Немного позже, когда дата свадьбы была уже окончательно назначена, письма высланы, все условия обговорены, Бона вдруг почти смягчилась, замолчала, поддалась неминуемому последствию обязательств и совсем прекратила свои нападки и выговоры.
Это неожиданное спокойствие показалось таким неестественным для тех, кто знал упрямство итальянки, что с минуты на минуту ожидали возобновления войны. Между тем королева стала совсем спокойной.
Она каждый день приходила к мужу с разными делами, очень заботилась о его здоровье, вопроса о браке никогда не касалась, а если случайно затрагивали что-то, находящееся с ним в связи, она сжимала уста, вынуждала себя к молчанию.
В простоте душевной Сигизмунд, очень обрадованный этой переменой, приписывал её единственно проявленному постоянству характера.
Он был несказанно благодарен жене, что прекратила войну, и испытанное разочарование старался ей вознаградить, поощряя во всех других делах, охотно делая ей уступки, и даже против Мациевского часто склоняясь на её сторону.
Действительно Бона ходила теперь такая спокойная, отречённая, как если бы с мыслью этой связи вполне смирилась.

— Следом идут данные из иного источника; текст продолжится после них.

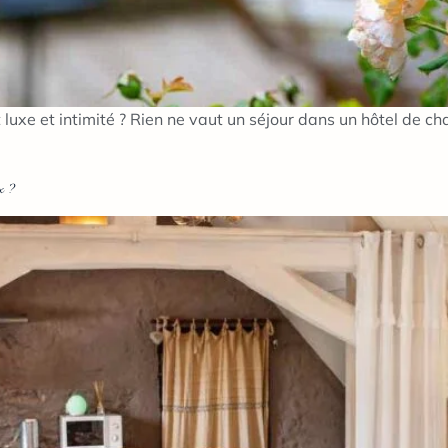
uxe et intimité ? Rien ne vaut un séjour dans un hôtel de 
x ?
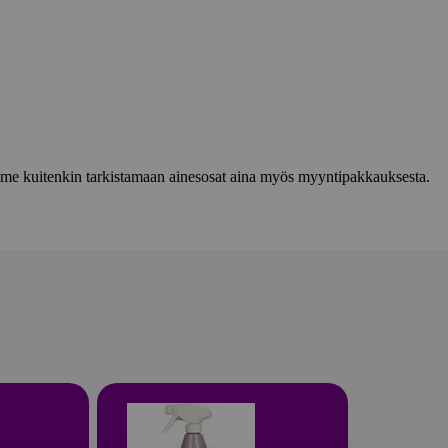
lemme kuitenkin tarkistamaan ainesosat aina myös myyntipakkauksesta.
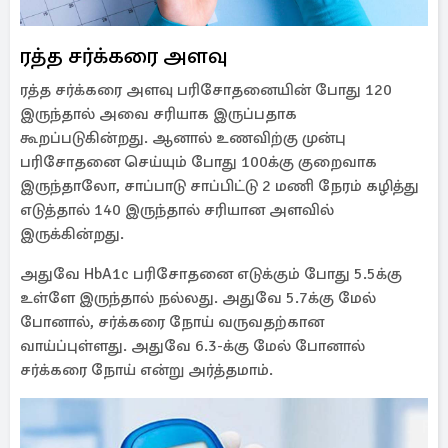
ரத்த சர்க்கரை அளவு
ரத்த சர்க்கரை அளவு பரிசோதனையின் போது 120
இருந்தால் அவை சரியாக இருப்பதாக
கூறப்படுகின்றது. ஆனால் உணவிற்கு முன்பு
பரிசோதனை செய்யும் போது 100க்கு குறைவாக
இருந்தாலோ, சாப்பாடு சாப்பிட்டு 2 மணி நேரம் கழித்து
எடுத்தால் 140 இருந்தால் சரியான அளவில்
இருக்கின்றது.
அதுவே HbA1c பரிசோதனை எடுக்கும் போது 5.5க்கு
உள்ளே இருந்தால் நல்லது. அதுவே 5.7க்கு மேல்
போனால், சர்க்கரை நோய் வருவதற்கான
வாய்ப்புள்ளது. அதுவே 6.3-க்கு மேல் போனால்
சர்க்கரை நோய் என்று அர்த்தமாம்.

Одни вместе с королём радовались этому, другие, такие как Мациевский и Бонер, не верили в мир. Каштелян Бецкий повторял ксендзу Самуэлю:
– Говорите, что хотите, это коварство… я его боюсь. Самый страшный неприятель, когда притаится… а, зная природу итальянки, можно ожидать, что не напрасно вынудила себя к этой покорности. Она что-то плетёт и ждёт.
– Но что? – отвечал ксендз Самуэль. – Что она сможет им сделать, когда однажды поженяться?
– Не знаю, – сказал Бонер, – но я убеждён в том, что королева не даст себя обыграть. Поэтому нужно, не пренебрегая, быть бдительным и не трубить заранее победу.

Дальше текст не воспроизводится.